INSTRUCTIONS FOR THE TASK> Copy out the records that follow, leaving every character as it is.

########################################

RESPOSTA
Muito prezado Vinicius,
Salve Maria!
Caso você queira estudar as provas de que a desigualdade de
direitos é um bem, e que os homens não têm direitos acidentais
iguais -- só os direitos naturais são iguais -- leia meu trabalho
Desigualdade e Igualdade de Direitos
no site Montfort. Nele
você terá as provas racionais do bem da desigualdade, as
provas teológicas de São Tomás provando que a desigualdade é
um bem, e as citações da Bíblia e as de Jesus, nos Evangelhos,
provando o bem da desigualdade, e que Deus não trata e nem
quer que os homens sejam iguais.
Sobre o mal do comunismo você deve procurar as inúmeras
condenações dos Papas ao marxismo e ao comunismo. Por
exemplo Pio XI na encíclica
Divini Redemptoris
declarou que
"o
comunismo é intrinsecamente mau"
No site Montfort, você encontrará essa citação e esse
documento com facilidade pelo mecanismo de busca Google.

########################################

ANSWER SPACE>
RESPOSTA
Muito prezado Vinicius,
Salve Maria!
Caso você queira estudar as provas de que a desigualdade de
direitos é um bem, e que os homens não têm direitos acidentais
iguais -- só os direitos naturais são iguais -- leia meu trabalho
Desigualdade e Igualdade de Direitos
no site Montfort. Nele
você terá as provas racionais do bem da desigualdade, as
provas teológicas de São Tomás provando que a desigualdade é
um bem, e as citações da Bíblia e as de Jesus, nos Evangelhos,
provando o bem da desigualdade, e que Deus não trata e nem
quer que os homens sejam iguais.
Sobre o mal do comunismo você deve procurar as inúmeras
condenações dos Papas ao marxismo e ao comunismo. Por
exemplo Pio XI na encíclica
Divini Redemptoris
declarou que
"o
comunismo é intrinsecamente mau"
No site Montfort, você encontrará essa citação e esse
documento com facilidade pelo mecanismo de busca Google.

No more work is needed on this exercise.